Blick durch die Craftbeer Lodge
Noch einen Moment klönen wir über diese interessante schottische Brauerei, die unlängst erst ihren doch recht altbacken wirkenden Markenauftritt überarbeitet hat und mit völlig neu gestylten Etiketten aufwartet.
„Ich habe einen Mordshunger, tut mir leid“, beschließt Andrea unsere kleine Verkostungsrunde. „Wir gehen jetzt was essen, ich hatte den ganzen Tag noch nichts.“
So machen wir das auch, aber wie es immer so ist: Nach einem schönen und nahrhaften Abend kommt dann doch noch die Idee auf, einen Absacker zu nehmen, und so kehren wir zu später Stunde doch noch in die Craftbeer Lodge zurück. Neugierig durch das Schaufenster von einigen Nachteulen beäugt, verkosten wir das Grandmaster, ein Brett Saison mit 6,2% Alkohol, das in einer Kollaboration vom Braukollektiv Freiburg und der Hamburger Brauerei Buddelship entstanden ist.

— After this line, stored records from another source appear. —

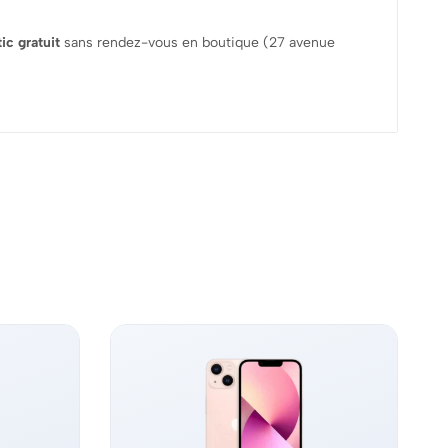
ic gratuit
sans rendez-vous en boutique (27 avenue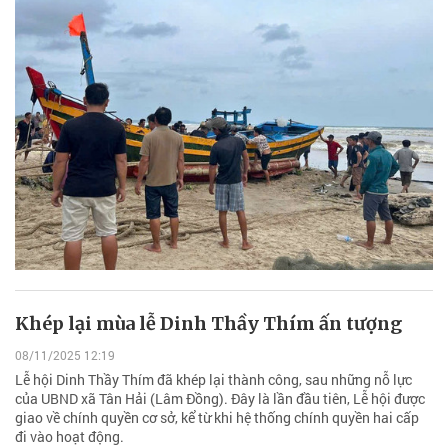
Khép lại mùa lễ Dinh Thầy Thím ấn tượng
08/11/2025 12:19
Lễ hội Dinh Thầy Thím đã khép lại thành công, sau những nỗ lực
của UBND xã Tân Hải (Lâm Đồng). Đây là lần đầu tiên, Lễ hội được
giao về chính quyền cơ sở, kể từ khi hệ thống chính quyền hai cấp
đi vào hoạt động.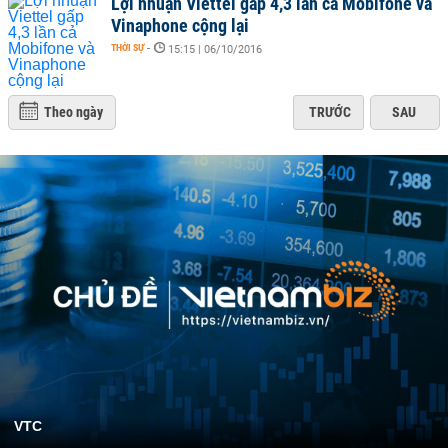
Lợi nhuận Viettel gấp 4,3 lần cả Mobifone và
Vinaphone cộng lại
THỜI SỰ
-
15:15 | 06/10/2016
Theo ngày
TRƯỚC
SAU
VTC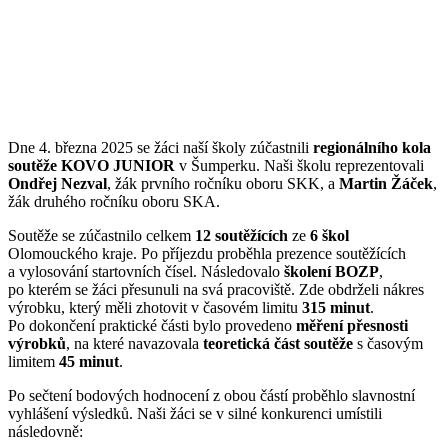
Dne 4. března 2025 se žáci naší školy zúčastnili
regionálního kola
soutěže KOVO JUNIOR
v Šumperku. Naši školu reprezentovali
Ondřej Nezval
, žák prvního ročníku oboru SKK, a
Martin Žáček
,
žák druhého ročníku oboru SKA.
Soutěže se zúčastnilo celkem
12 soutěžících
ze
6 škol
Olomouckého kraje. Po příjezdu proběhla prezence soutěžících
a vylosování startovních čísel. Následovalo
školení BOZP
,
po kterém se žáci přesunuli na svá pracoviště. Zde obdrželi nákres
výrobku, který měli zhotovit v časovém limitu
315 minut
.
Po dokončení praktické části bylo provedeno
měření přesnosti
výrobků
, na které navazovala
teoretická část soutěže
s časovým
limitem
45 minut
.
Po sečtení bodových hodnocení z obou částí proběhlo slavnostní
vyhlášení výsledků. Naši žáci se v silné konkurenci umístili
následovně: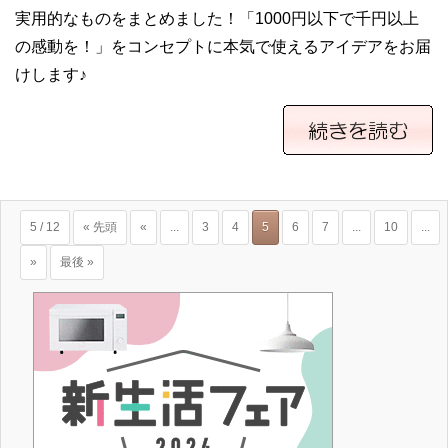
実用的なものをまとめました！「1000円以下で千円以上
の感動を！」をコンセプトに本気で使えるアイデアをお届
けします♪
5 / 12
« 先頭
«
...
3
4
5
6
7
...
10
...
»
最後 »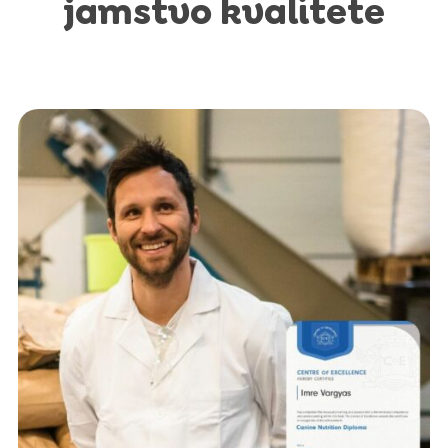
jamstvo kvalitete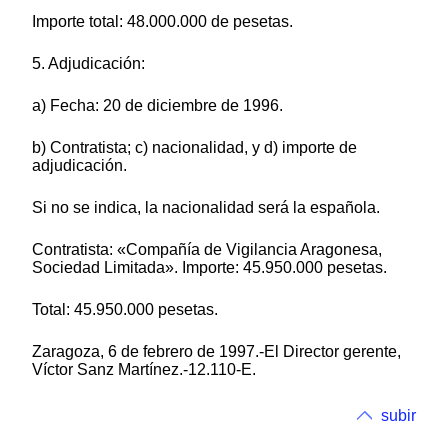
Importe total: 48.000.000 de pesetas.
5. Adjudicación:
a) Fecha: 20 de diciembre de 1996.
b) Contratista; c) nacionalidad, y d) importe de
adjudicación.
Si no se indica, la nacionalidad será la española.
Contratista: «Compañía de Vigilancia Aragonesa,
Sociedad Limitada». Importe: 45.950.000 pesetas.
Total: 45.950.000 pesetas.
Zaragoza, 6 de febrero de 1997.-El Director gerente,
Víctor Sanz Martínez.-12.110-E.
subir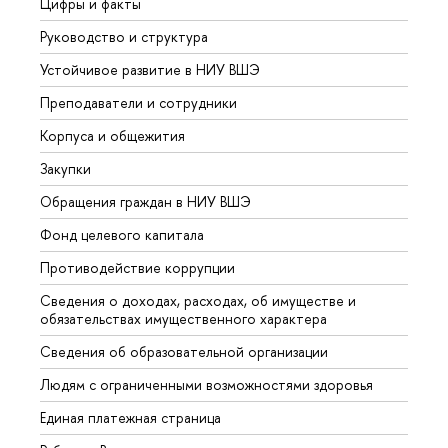
Цифры и факты
Лице
Руководство и структура
Довуз
Устойчивое развитие в НИУ ВШЭ
Олим
Преподаватели и сотрудники
Прием
Корпуса и общежития
Вышк
Закупки
Прием
Обращения граждан в НИУ ВШЭ
Аспир
Фонд целевого капитала
Допол
Противодействие коррупции
Центр
Сведения о доходах, расходах, об имуществе и
Бизне
обязательствах имущественного характера
Образ
Сведения об образовательной организации
Обрат
Людям с ограниченными возможностями здоровья
Единая платежная страница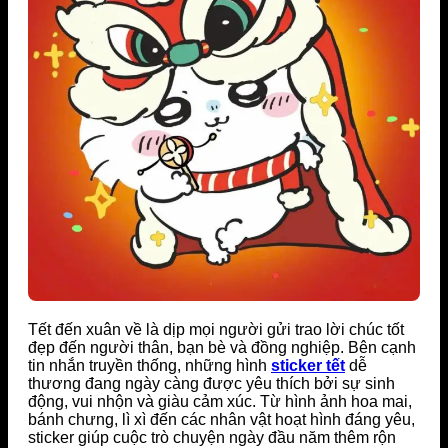
Tết đến xuân về là dịp mọi người gửi trao lời chúc tốt
đẹp đến người thân, bạn bè và đồng nghiệp. Bên cạnh
tin nhắn truyền thống, những hình
sticker tết
dễ
thương đang ngày càng được yêu thích bởi sự sinh
động, vui nhộn và giàu cảm xúc. Từ hình ảnh hoa mai,
bánh chưng, lì xì đến các nhân vật hoạt hình đáng yêu,
sticker giúp cuộc trò chuyện ngày đầu năm thêm rộn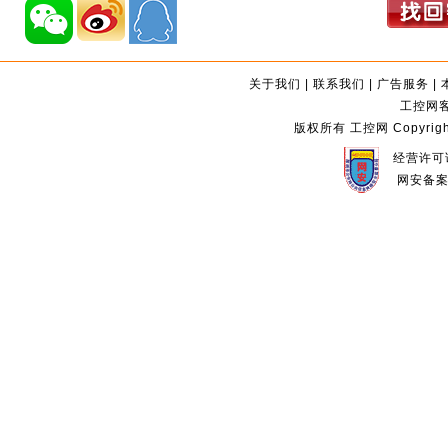
关于我们
|
联系我们
|
广告服务
|
工控网客服
版权所有 工控网 Copyright©2
经营许可证
网安备案编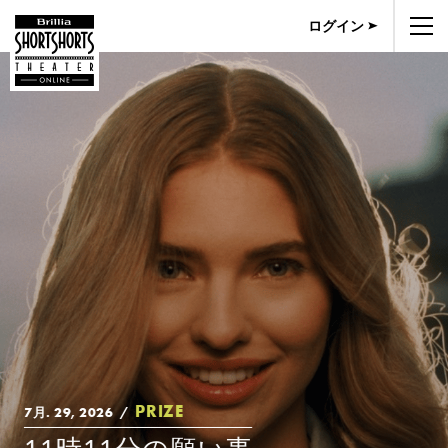
ログイン
PRIZE
7月. 29, 2026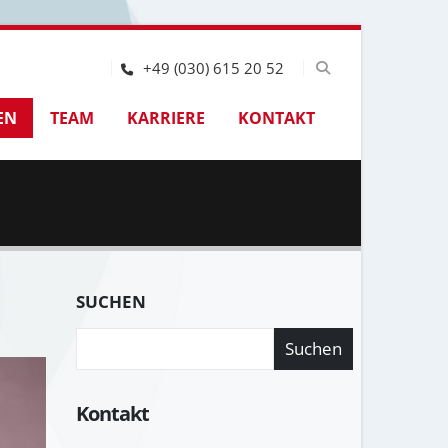
+49 (030) 615 20 52
EN
TEAM
KARRIERE
KONTAKT
SUCHEN
Suchen
Kontakt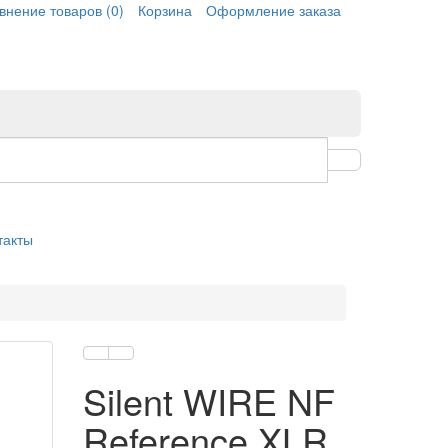
внение товаров
(0)
Корзина
Оформление заказа
такты
Silent WIRE NF
Reference XLR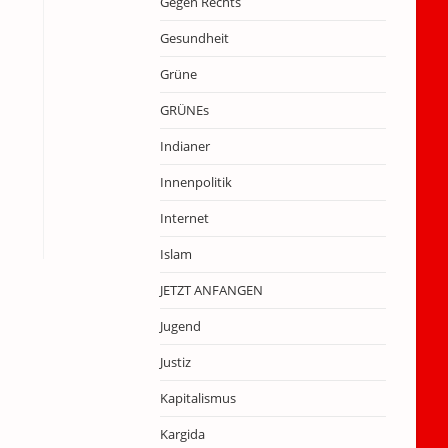
Gegen Rechts
Gesundheit
Grüne
GRÜNEs
Indianer
Innenpolitik
Internet
Islam
JETZT ANFANGEN
Jugend
Justiz
Kapitalismus
Kargida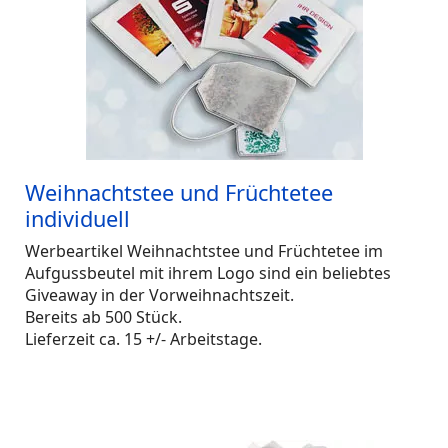
Weihnachtstee und Früchtetee
individuell
Werbeartikel Weihnachtstee und Früchtetee im
Aufgussbeutel mit ihrem Logo sind ein beliebtes
Giveaway in der Vorweihnachtszeit.
Bereits ab 500 Stück.
Lieferzeit ca. 15 +/- Arbeitstage.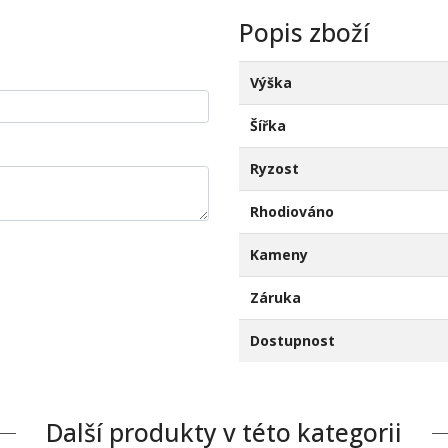
Popis zboží
Výška
Šířka
Ryzost
Rhodiováno
Kameny
Záruka
Dostupnost
Další produkty v této kategorii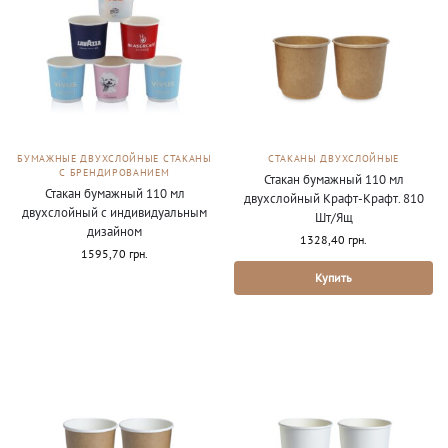
БУМАЖНЫЕ ДВУХСЛОЙНЫЕ СТАКАНЫ
СТАКАНЫ ДВУХСЛОЙНЫЕ
С БРЕНДИРОВАНИЕМ
Стакан бумажный 110 мл
Стакан бумажный 110 мл
двухслойный Крафт-Крафт. 810
двухслойный с индивидуальным
Шт/Ящ
дизайном
1328,40
грн.
1595,70
грн.
Купить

der Absacker: ein Grandmaster Brett Saison
Die ledrigen Brettanomyces-Aromen und die phenolisch-wilden, aber nicht zu dominierenden Komponenten der Saison-Hefe ergänzen sich hervorragend, so dass dieses Bier, obwohl fordernd und anspruchsvoll, doch eine sehr schöne Trinkbarkeit aufweist. Ein feiner Abschluss für einen spannenden Besuch in der Craftbeer Lodge.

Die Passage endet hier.